Speaking of China. You know. It wasn't that long ago that China's percent of global trade in renminbi was zero. But get this, you know all those currency swap agreements that I've been talking about for the past 4 years? Well, they generated 17% of the global trade last year! That's right folks, 17% of the global trade is now done in renminbi! Now, do those swap agreements begin to turn the light bulb over your head now that you hear that? And that percentage will only grow, as more trade partners have signed swap agreements in the past few months! 17% of global trade in renminbi. That's 17% less global trade in U.S. dollars, folks. That also means its 17% less U.S. dollar reserves that Central Banks need to hold.
And why has the renminbi / yuan grown so quickly? Ahhh grasshopper, it's all about the U.S. accumulation of massive debt, and what they'll have to eventually do to correct their mess. The Debt is the problem, as I've explained here for many years, and instead of getting better, it has only gotten worse. 

My view:

It seems appropriate here to reflect on the significance in the increase of trade in the Chinese currency, the Renminbi (or Yuan).

Like all nations at this moment in time, the Chinese currency is a "fiat" currency.  So in today's context, there is nothing unusual about it.  Why then is this headline significant?

As you may well know, dear reader, a fiat currency is a promise currency.  It's value is derived by the perceived ability of the nation to pay its debts relative to other nation's fiat currency.

As we see shift globally, from the US dollar - the reserve fiat currency - to other currencies, we need to ask why move?

Yes, the US is a highly indebted nation.

But European sovereign debts are also high. 

So where do nations and large investors put their funds?

As China continues to grow its economy, its influence also increases.  Exporting nation that it is, it is in China's best interests to bring its currency as a global alternative to the overprinted US dollar and European Union's Euro.  With the rate China is producing goods for sale elsewhere, a currency that is perceived to be valuable, and particularly has a sound foundation compared to the Euro or US dollar, it is certain to bring them a higher global profile.

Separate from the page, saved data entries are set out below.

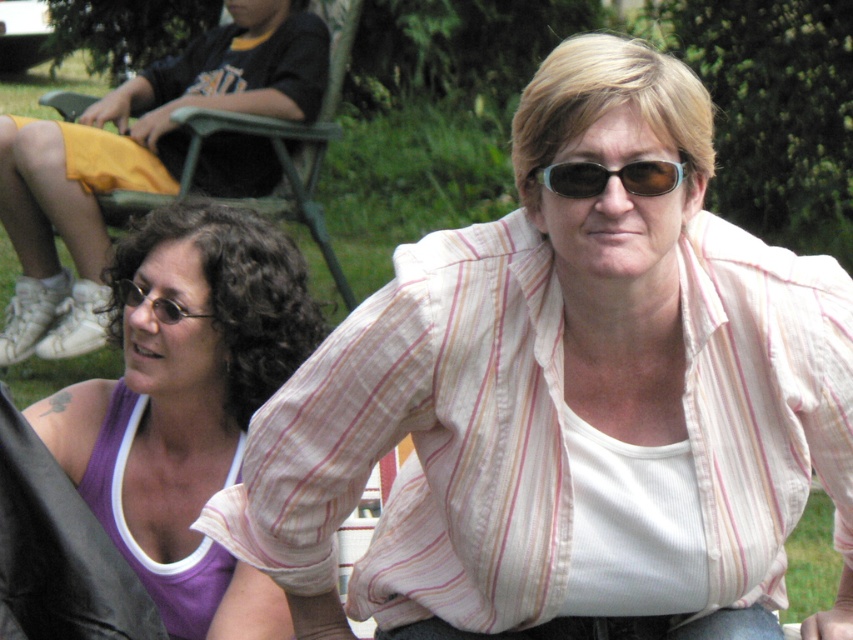 Question: Considering the real-world distances, which object is closest to the purple fabric tank top at left?

Choices:
 (A) pink striped shirt at center
 (B) matte black glasses at lower left
 (C) sunglasses at center

Answer: (B)

Question: Is pink striped shirt at center to the right of matte black glasses at lower left from the viewer's perspective?

Choices:
 (A) no
 (B) yes

Answer: (B)

Question: Among these points, which one is nearest to the camera?

Choices:
 (A) (578, 189)
 (B) (109, 285)
 (C) (544, 444)

Answer: (A)

Question: Can you confirm if green plastic chair at upper left is wider than matte black glasses at lower left?

Choices:
 (A) yes
 (B) no

Answer: (A)

Question: Which object is closer to the camera taking this photo?

Choices:
 (A) pink striped shirt at center
 (B) purple fabric tank top at left
 (C) matte black glasses at lower left
 (D) sunglasses at center

Answer: (D)

Question: Is pink striped shirt at center in front of purple fabric tank top at left?

Choices:
 (A) yes
 (B) no

Answer: (A) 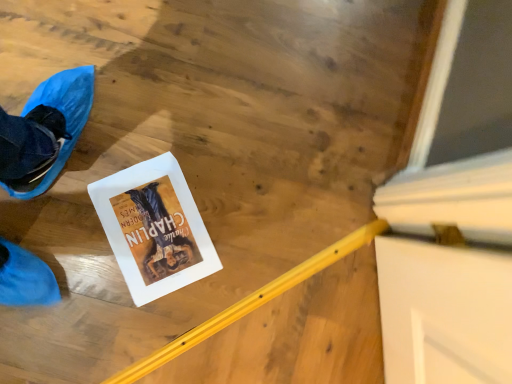 I want to click on free space in front of white paper book cover at center, so click(101, 309). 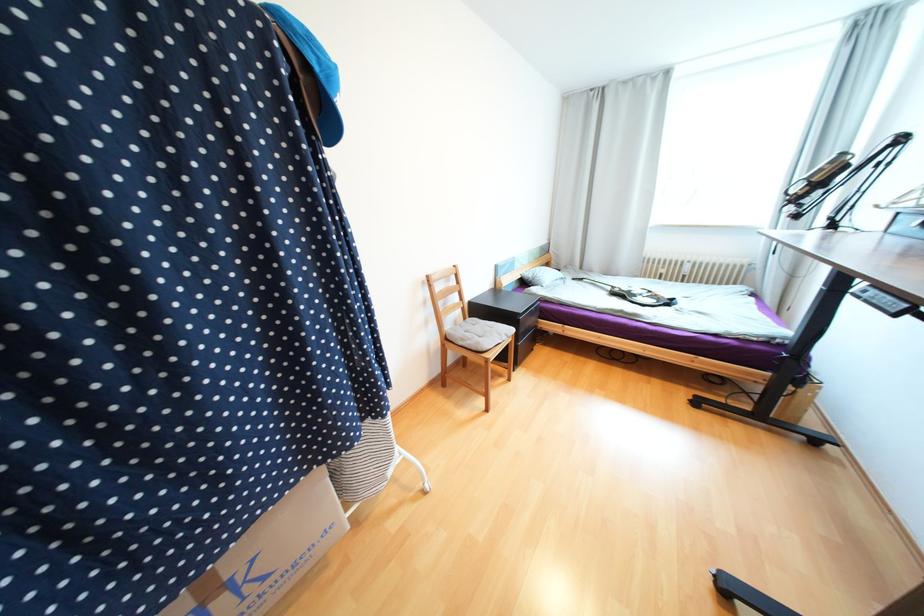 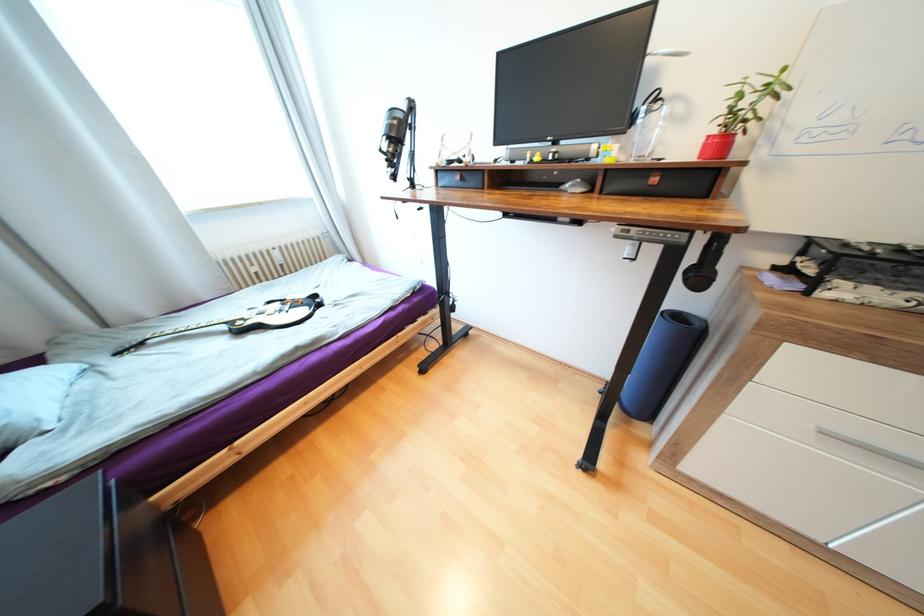 Find the pixel in the second image that matches (614,288) in the first image.

(229, 328) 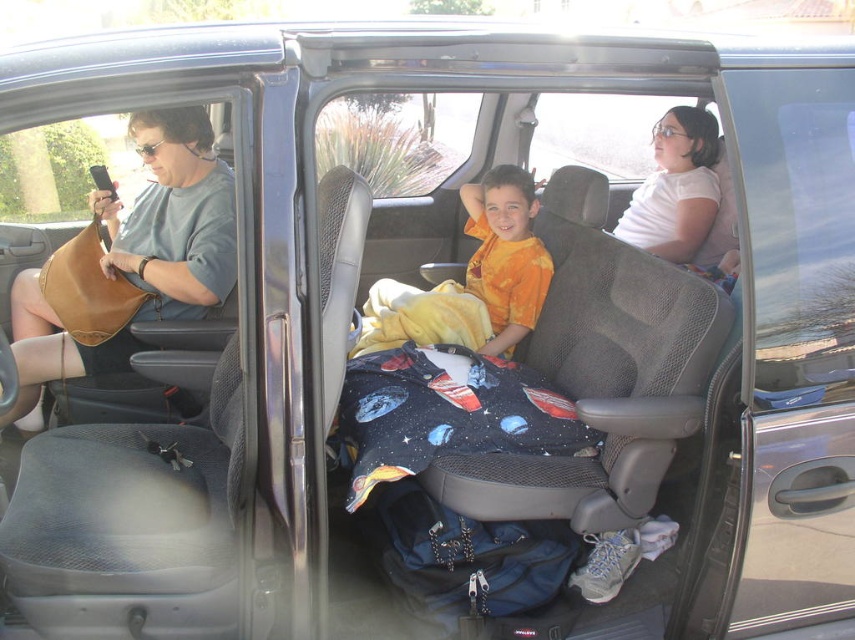 Question: Among these points, which one is farthest from the camera?

Choices:
 (A) (514, 337)
 (B) (34, 420)

Answer: (A)

Question: Which object is positioned farthest from the orange tie-dye shirt at center?

Choices:
 (A) leather handbag at left
 (B) orange cotton shirt at center

Answer: (A)

Question: Can you confirm if leather handbag at left is positioned above orange cotton shirt at center?

Choices:
 (A) no
 (B) yes

Answer: (A)

Question: Does leather handbag at left have a greater width compared to orange tie-dye shirt at center?

Choices:
 (A) yes
 (B) no

Answer: (A)

Question: Is orange cotton shirt at center to the right of orange tie-dye shirt at center from the viewer's perspective?

Choices:
 (A) no
 (B) yes

Answer: (A)

Question: Which of the following is the closest to the observer?

Choices:
 (A) (522, 326)
 (B) (115, 212)
 (C) (499, 172)

Answer: (B) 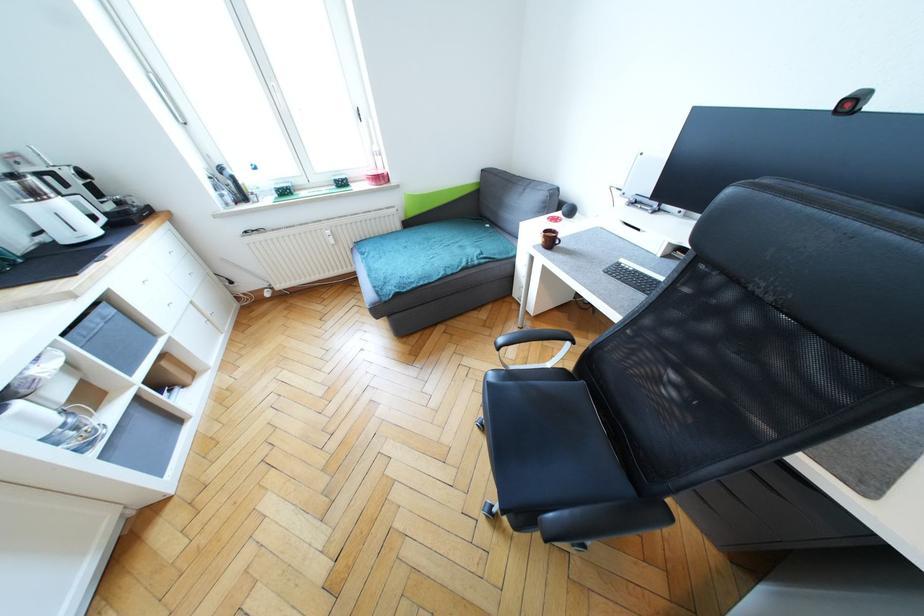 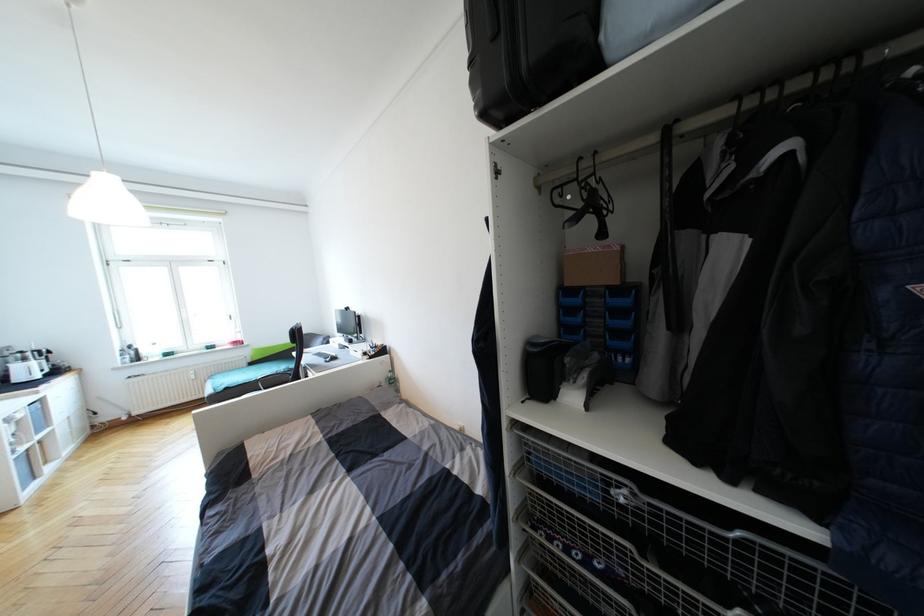 Question: I am providing you with two images of the same scene from different viewpoints. After the viewpoint changes to image2, which objects are now occluded?

Choices:
 (A) brown coffee mug
 (B) silver wall stop
 (C) chair sitting surface
 (D) window handle

Answer: (A) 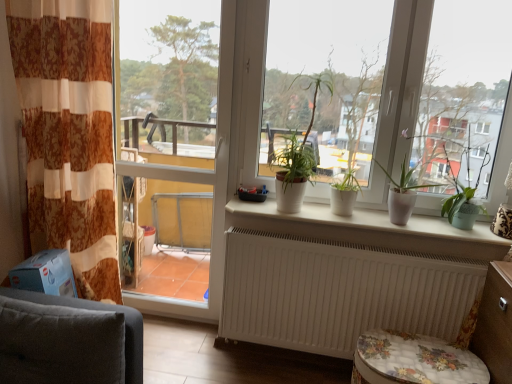 At what (x,y) coordinates should I click in order to perform the action: click on empty space that is in between white matte pot at center, which is the 2th houseplant from left to right, and white matte plant pot at center, marked as the third houseplant in a right-to-left arrangement. Please return your answer as a coordinate pair (x, y). The height and width of the screenshot is (384, 512). Looking at the image, I should click on (333, 218). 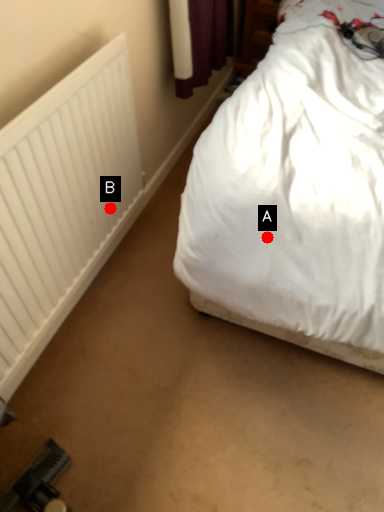 Question: Two points are circled on the image, labeled by A and B beside each circle. Which point is closer to the camera?

Choices:
 (A) A is closer
 (B) B is closer

Answer: (A) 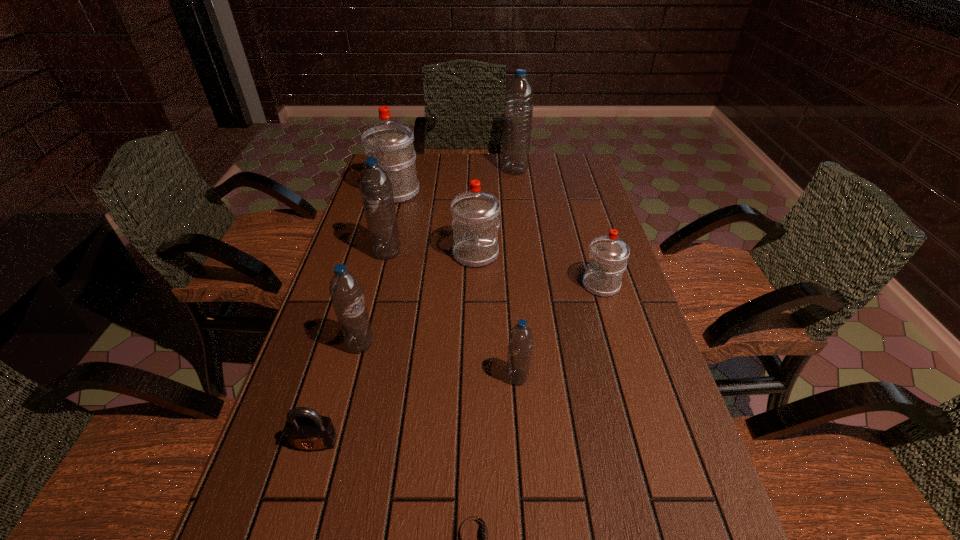 Identify the location of the farthest water bottle. This screenshot has width=960, height=540. (518, 108).

In order to click on the biggest blue water bottle in this screenshot , I will do `click(518, 108)`.

The image size is (960, 540). I want to click on the leftmost white water bottle, so click(x=392, y=142).

Image resolution: width=960 pixels, height=540 pixels. Identify the location of the farthest white water bottle. (392, 142).

Image resolution: width=960 pixels, height=540 pixels. In order to click on the third nearest blue water bottle in this screenshot , I will do `click(376, 189)`.

Locate an element on the screen. the second smallest blue water bottle is located at coordinates (345, 290).

Identify the location of the second nearest blue water bottle. (345, 290).

Image resolution: width=960 pixels, height=540 pixels. I want to click on the fourth water bottle from left to right, so coord(475,222).

In order to click on the second nearest white water bottle in this screenshot , I will do `click(475, 222)`.

At what (x,y) coordinates should I click in order to perform the action: click on the nearest water bottle. Please return your answer as a coordinate pair (x, y). The height and width of the screenshot is (540, 960). Looking at the image, I should click on (520, 342). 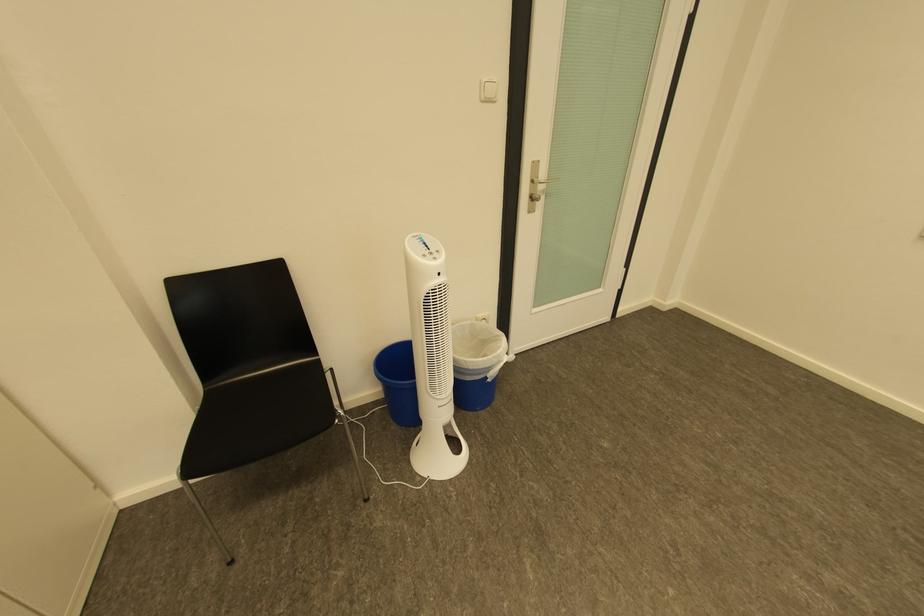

This spells trouble for American and European banks in the long term.

As the reader may know, banks make credit available to borrowers who in turn invest in productive activities.  What may not be well known, is the dependency governments have on banks, in a fractional reserve fiat currency system to keep the debt bubble expanding.  If banks were to slow their purchase of US debts (treasuries), bond yields would rise, causing a domino effect with higher borrowing costs and slowing or negative economic growth.  This could be a major factor in tipping the balance of financial power globally away from the Anglo-American banks and also diminish American government influence.

The key way to continue this trend is for the Chinese central bank to behave in a way that boosts global confidence in their currency.

The primary ways to complete this process to to keep interest rates at attractive levels and purchase huge amounts of gold to back up the "promise" part of the fiat currency.

Given the trouble the Germans are having with the US Federal Reserve in getting their gold back in a timely manner, the US, with their giant budget deficits and massive bond sales, is rapidly eroding what confidence remains in the dollar by behaving in a way that indicates they just might not have the gold they say they have or even deliver on their bond payment promises.

In the end, perhaps the tipping point will be reached, not because of Chinese success, but by continued European and American debt excess.